What The Australian edited out of their report linking fossil fuel burning to climate extremes

Please see update below before you read the post below.

The Associated Press is one of the world’s biggest and oldest news agency’s providing copy to papers and media websites all over the world.

Earlier this week they filed a report about a special edition of the Bulletin of the American Meteorological Association which carried 22 studies looking at the link between 16 extreme weather events around the world and human-caused climate change.

I’ve written about five of the studies that looked at Australia’s record hot year of 2013 for my Planet Oz blog on The Guardian.

But anyway, back to AP, which ran a news story about the special edition earlier this week.  The AP report had 19 paragraphs. Paragraphs eight, nine and 10 read like this.

The report seeks to find how much and how man-made warming has influenced the weather, said NOAA research meteorologist Martin Hoerling, an editor of the report.

The influence on Australia’s hottest year in more than a century is glaring, the report’s editors said.

“It’s almost impossible” to explain Australia’s hot 2013 without climate change, said Peter Stott of the United Kingdom’s meteorology office, another report editor.

Now you might know (because I’ve written a fair bit on it) that The Australian newspaper has been on a bit of a mission of late to publish the non-peer-reviewed musings of a climate science denialist who claims Australia’s Bureau of Meteorology has been fiddling its temperature record to show warming.

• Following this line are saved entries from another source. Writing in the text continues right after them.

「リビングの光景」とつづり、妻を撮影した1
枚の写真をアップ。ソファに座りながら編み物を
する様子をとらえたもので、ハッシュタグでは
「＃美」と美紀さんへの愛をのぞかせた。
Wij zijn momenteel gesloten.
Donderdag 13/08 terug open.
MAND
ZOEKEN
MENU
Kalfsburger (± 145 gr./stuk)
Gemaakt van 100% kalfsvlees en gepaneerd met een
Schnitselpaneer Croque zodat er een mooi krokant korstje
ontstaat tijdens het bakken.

It just happens to be the same temperature dataset that BoM used to declare 2013 the hottest year on record and the same record that shows Australia has warmed almost a degree in the last 100 years or so (it’s not the only data set that shows this and it’s not the only analysis that shows this either).

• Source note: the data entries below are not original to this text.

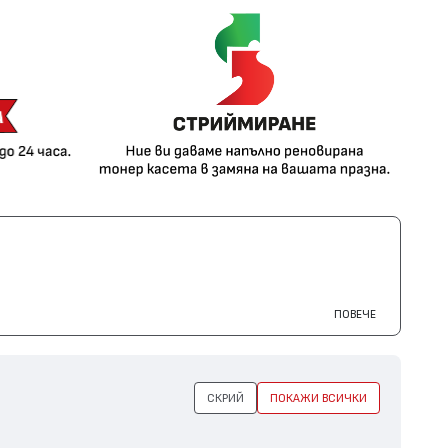
ПОВЕЧЕ
СКРИЙ
ПОКАЖИ ВСИЧКИ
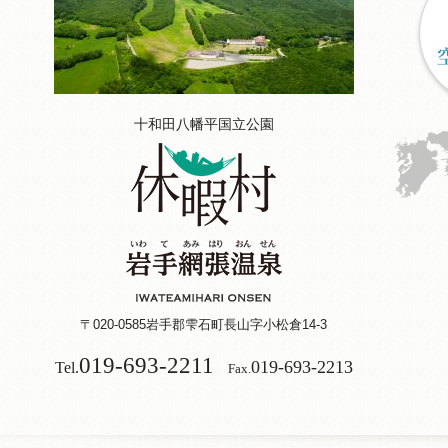
十和田八幡平国立公園
〒020-0585
岩手郡雫石町長山字小松倉14-3
019-693-2211
019-693-2213
Tel.
Fax.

So when The Australian ran the Associated Press story about the studies it decided to leave out a few paragraphs. See if you can guess some of them. Go on, I dare you. I double dare you. I double denial dare you to guess.

OK, I’ll tell you.

They left out those three paragraphs above, two of which were the only ones exclusively discussing Australia.

You might think those paragraphs would be the ones most relevant to readers in Australia, seeing as they are the bits talking about Australia, and The Australian is published in Australia (the clue is in the masthead).

But what do I know?

UPDATE: OK – I owe someone an apology.  My criticism was unwarranted (on this occasion) but I’ve kept the post as is rather than delete it, just to show I’m able to eat humble pie when required. Seth Borenstein from Associated Press says that The Australian ran an earlier take of his AP story before the comments from scientists were added.

 

Author: Graham

Graham Readfearn is a Brisbane-based journalist. Go to the About page in the top navigation for more information.

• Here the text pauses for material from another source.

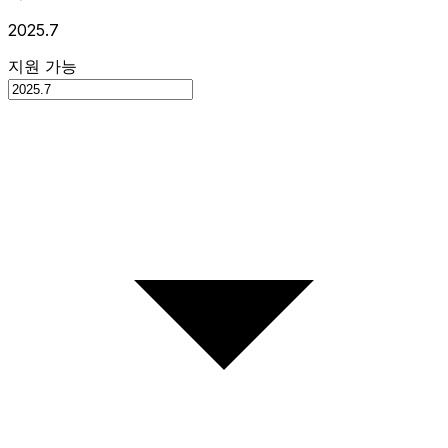
2025.7
지원 가능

3 thoughts on “What The Australian edited out of their report linking fossil fuel burning to climate extremes”

  1. Funny thing is, Graham, they would have left that out anyway ;)…
    Another point to note is that they see fit to just reprint APs article on the report. Sure, the media shares work, but on a big ticket report like this they might have put one of their own staff onto it as it’s free access. Maybe Lloydie was off on a junket somewhere…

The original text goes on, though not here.